DNA Testing for Ancestry Research
By testing your DNA – the 23 pairs of chromosomes you received from your biological parents – researchers can find out information about your personal ancestry. After taking a non-invasive sample of your DNA, such as from a cheek swab, the DNA testing organization will compare your results with the results of others from the same lineage. The comparisons are made with DNA samples from both current and historic individuals.
What You Can Learn from DNA Testing
Genetic markers are examined during DNA testing, which will tell the tester how likely you are to have specific characteristics. They can also help point you in the direction of your paternal line origins, and potentially even show your paternal ancestors’ migration routes. For maternal ancestry, the same can be done by examining mitochondrial markers.
There are over 200 historical human populations, and through genetic testing, you can find out which you are most genetically similar too – meaning which you are most likely to be descended from. Many people use DNA testing to determine what percentage of their ancestry came from Europe or Africa, for example.
For Native Americans or those with Indian ancestry, it can be a little more difficult to pin down results. Ancestry.com, one of the most popular and well-known genealogy sites, offers DNA testing services; while you can find out if you are partially Native American through their services, they cannot currently provide your specific tribal affiliation. This review of their DNA testing services will give you a good idea of what it entails and what to expect.
What You Won’t Get from DNA Testing
There are other consumer genetics testing services. You may have heard of some running into trouble with the FDA previously – that’s because consumers were using their services as diagnostic of potential health issues. It’s important to note that no genetic testing service will provide you with a diagnosis of a condition.
You will also not find out tribal affiliation. You can find out what percentage of your genetic makeup is Native American, but you won't know if it is from Cherokee, Sioux or other. In addition, DNA testing is not a substitute for documentation needed for tribal enrollment.

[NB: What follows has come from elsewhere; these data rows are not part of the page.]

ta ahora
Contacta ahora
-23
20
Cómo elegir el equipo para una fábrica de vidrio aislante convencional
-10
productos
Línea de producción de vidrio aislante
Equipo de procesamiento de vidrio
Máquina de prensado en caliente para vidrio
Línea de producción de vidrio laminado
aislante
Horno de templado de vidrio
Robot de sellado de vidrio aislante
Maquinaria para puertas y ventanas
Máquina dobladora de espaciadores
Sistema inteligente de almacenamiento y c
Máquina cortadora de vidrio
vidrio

Find New Connections Through DNA Testing
If you decide that you wish to go through with DNA testing to learn more about your ancestry, it’s important to remember that you won’t learn everything. Genetics test results can’t be exact, but they instead simply provide a prediction for your ethnic makeup. However, with more and more individuals getting DNA testing, and therefore broadening the database of DNA samples to compare, we can bet that genetic testing research is becoming more precise every day!
Ancestry.com is the world’s largest internet-based family history resource, and that combined with their DNA testing services is very promising for leading you in the direction of understanding your heritage. Thanks to their list of DNA matches, they can potentially help you identify unknown familial relationships. Currently, over three million individuals have taken the Ancestry.com DNA test.
How DNA Testing Works
DNA testing can be pricey, with at-home kits starting from at least $99. However, if you are serious and curious about your ancestry, it may just be a worthwhile investment.

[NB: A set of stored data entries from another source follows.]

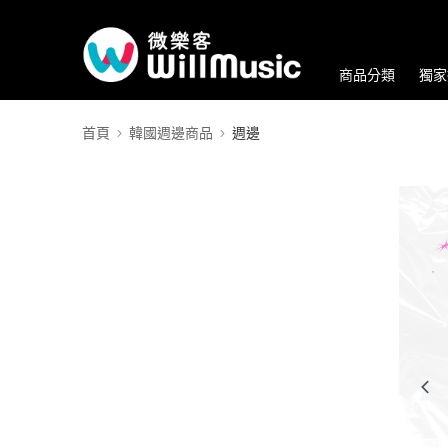
商品分類
獨家
首頁
韓國週邊商品
週邊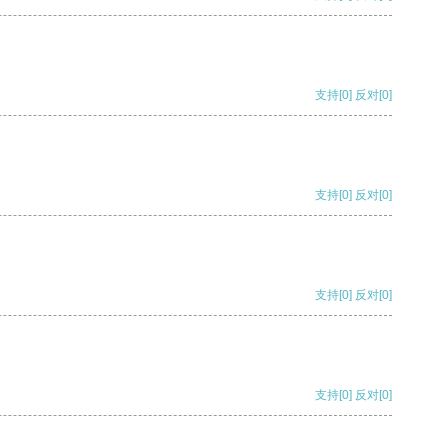
支持
[0]
反对
[0]
支持
[0]
反对
[0]
支持
[0]
反对
[0]
支持
[0]
反对
[0]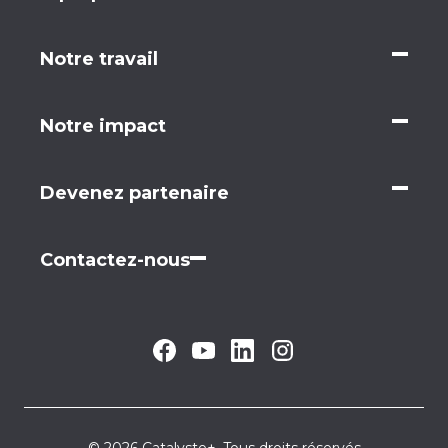
Notre travail
Notre impact
Devenez partenaire
Contactez-nous
© 2026 Catalyste+. Tous droits réservés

Consumer genetic testing kits are very simple. Generally, the organization will ship a kit to your home. All you have to do is follow the instructions – generally, fill up a testing tube with a sample of your saliva – and send the kit back in the mail. It will usually take several weeks or a few months to receive your results back; Ancestry.com sends them back to you via email.
Ultimately, the decision to undergo DNA testing in order to find out more about where you come from is up to you. First, we do recommend building out your family tree and going from there. The DNA tests will not give you any certain or specific results, but they may give you a good idea of your heritage or place of origin. For many of us, simply knowing that information is enough.